SQL Server recovery procedures for a catastrophic failure – (Part-1)

Author: Basit A. Farooq

A database server is usually a mission-critical component. Having a recovery plan in place is essential to ensuring the business can continue to operate in the event of hardware failure, natural disaster, or other catastrophe.

A backup or standby server is an option, but not always practical or possible because of the hardware and software costs involved. Without some kind of a standby, the key to recovering from a failure is to get the database server back up and running as quickly as possible with as little data loss as possible.

In this first of the two part article series, you’ll first learn how to view and manage database states. You’ll also learn how to view file states. Finally, you’ll learn about recovery procedures for a catastrophic failure.

Recovery overview

When you plan for recovery, you need to consider the different scenarios that might make recovery necessary. Your database design should include disaster and recovery planning, where you consider what could happen and what you must do to recover.

Sources of failure

You need to consider key points when looking at possible failures:

How likely is it to happen?
How will you detect or recognize the error?
How much data would be involved?
What recovery resources do you have available?

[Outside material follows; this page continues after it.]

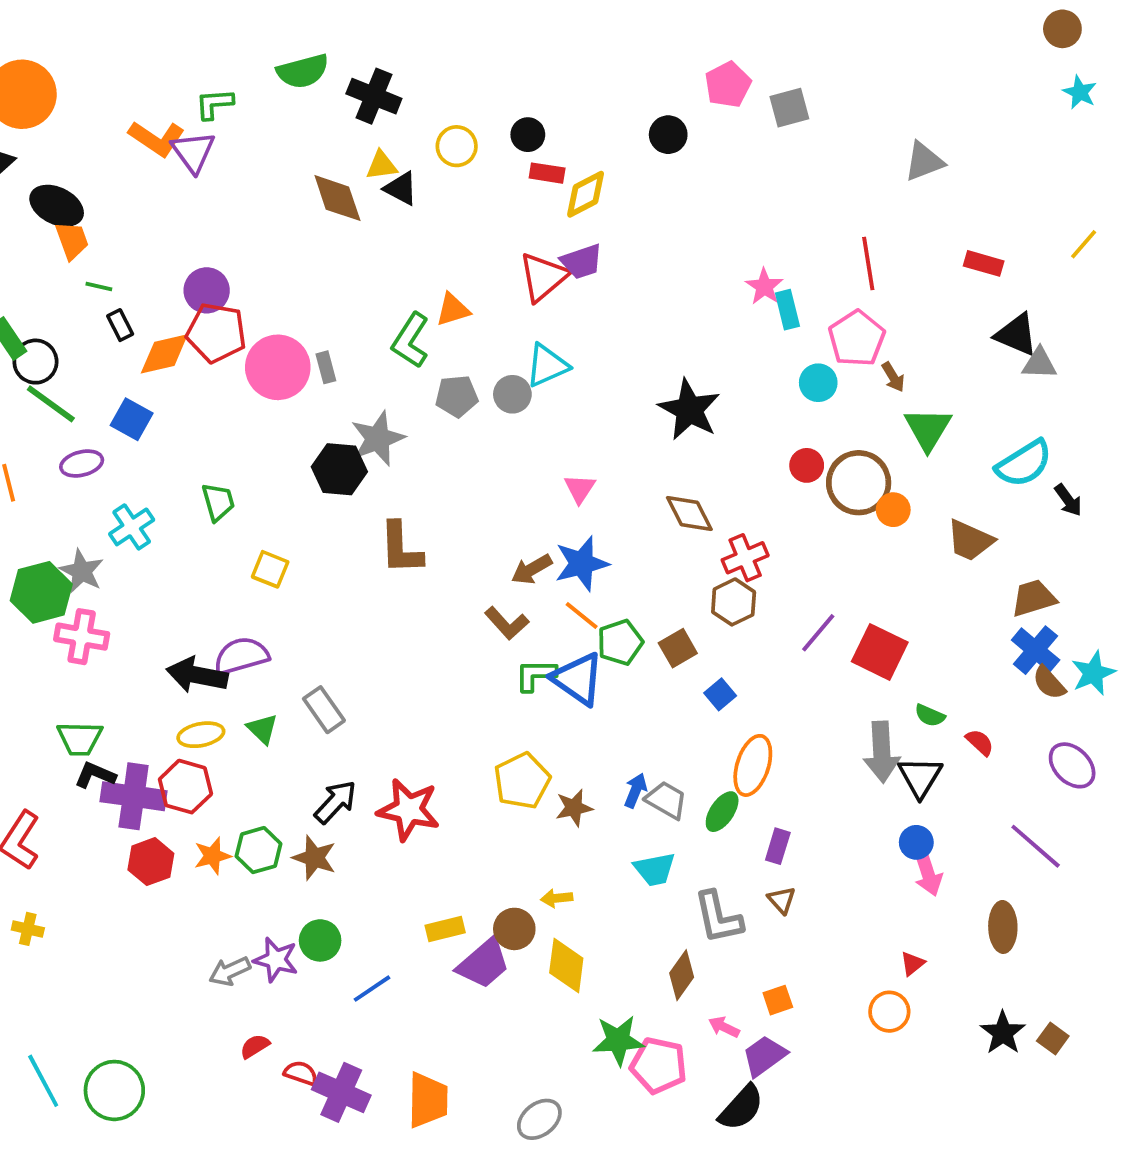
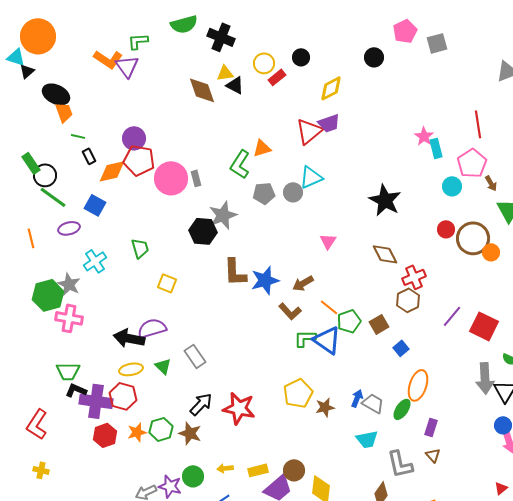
red rectangle: (547, 173) -> (277, 77), moved, turned -48
blue star: (582, 563) -> (265, 280), moved
yellow arrow: (557, 898) -> (225, 468), moved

Common sources of failures include:

Hardware failures
Loss of server (theft, fire, or natural disaster)
Application bugs or application failures
Inadvertent data errors (such as accidentally deleting critical data)
Malicious attacks (such as SQL Injection)

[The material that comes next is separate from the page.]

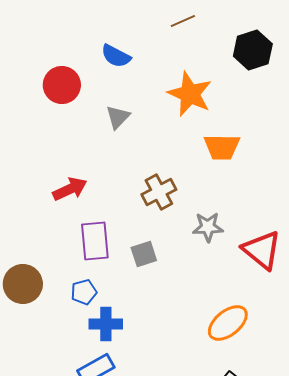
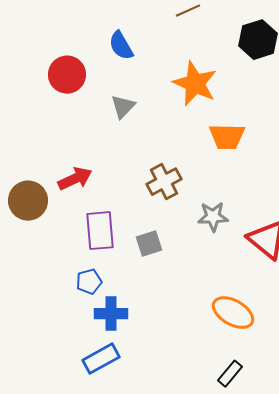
blue semicircle: (116, 56) -> (121, 46), turned 32
brown circle: (23, 284) -> (28, 201), moved
orange ellipse: (228, 323) -> (233, 313), turned 69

Depending on the specific error, recovery might require that you restore:

A page
A single file
A single database (user or system)
The entire server

Recovery considerations

As you consider failure scenarios, you must also consider your response to each. Identify your recovery requirements, and from there, you can determine your disaster preparation needs. When planning for recovery, keep in mind:

Length of time it will take to recover
Amount of data the company can afford to lose

Some recovery scenarios will require little time to implement. Others might require many hours, or even days. The most important resource, in nearly any scenario, is your database backups. Even then, complete recovery might not be a possibility, depending on the database recovery model. A recovery model determines how the transactions are logged, whether the backup of database transaction log file is allowed, and the type of restore options available to recover the database. The SQL Server databases can be configured to one of three recovery models, which are explained in the following sections.

The simple recovery model

When you use the simple recovery model, SQL Server logs a minimal amount of transactions in the transaction log file, and the transaction log is truncated as soon as transactions are committed. Simple recovery does not allow backups of transaction log files; therefore, databases with a simple recovery model are vulnerable to data loss because you are also restricted by the fact that you can’t recover to a specific point in time.

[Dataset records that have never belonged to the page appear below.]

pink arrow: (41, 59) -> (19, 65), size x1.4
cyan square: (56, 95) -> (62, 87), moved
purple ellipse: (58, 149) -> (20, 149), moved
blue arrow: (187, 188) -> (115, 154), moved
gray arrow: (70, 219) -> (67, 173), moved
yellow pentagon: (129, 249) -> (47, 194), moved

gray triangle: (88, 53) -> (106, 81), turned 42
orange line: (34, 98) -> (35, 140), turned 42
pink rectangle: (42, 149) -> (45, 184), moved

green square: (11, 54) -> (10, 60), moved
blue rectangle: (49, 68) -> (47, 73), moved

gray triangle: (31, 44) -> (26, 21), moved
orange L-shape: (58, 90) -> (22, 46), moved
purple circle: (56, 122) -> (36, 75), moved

Bulk-logged recovery model

With the bulk-logged recovery model, bulk operations are minimally logged in the transaction log file, reducing the overall size of the transaction log file. All other operations are fully logged in the transaction log file. The backups of transaction log files are allowed in a bulk-logged recovery model. Therefore, in most situations, you can restore the databases to a specific point in time using the bulk-logged recovery model.

Full recovery

With a full recovery model, SQL Server logs all database changes in the transaction log, and the transaction log continues to grow until the backup is performed. The full recovery model supports the greatest number of backup and restore options. Therefore, your chances of recovering all (or at least most) of your data are best when you configure the database for the full recovery model.

Recovery preparations

Assuming that a mirrored or standby server isn’t an option, there are still things you can do to prepare for a disaster and minimize its adverse effects:

Use fault tolerant storage.
Back up data regularly.
Test recovery procedures before you need them.
Back up before any potentially hazardous operations.
Keep an off-site backup copy.
Keep data and transaction logs on separate (physical) hard disks.
Physically secure computers.
Use computer-safe fire control systems.
Protect against malicious activity.
Train users in recognizing (and reporting) suspected problems.

Always keep in mind that failures aren’t a matter of if, but of when. You can’t prevent them, but you can minimize their impact on your servers and the cost to your business.

Database and file states

A database is always in one of the following states:

ONLINE – Users can access the database. The primary filegroup is online.
OFFLINE – Users can’t access the database. A database enters the OFFLINE state only when a user takes it offline.
RESTORING – Users can’t access the database. The database is offline and in the process of restoring one or more files.
RECOVERY PENDING – Users can’t access the database. An error occurred during recovery and the database can’t be started.
SUSPECT – Users can’t access the database. The database couldn’t be recovered during startup. The primary filegroup might be damaged.
EMERGENCY – Only a single member of sysadmin can access the database to perform a repair or restoration. You must manually set a database to EMERGENCY state. The database is READ_ONLY. Operations against the database aren’t logged.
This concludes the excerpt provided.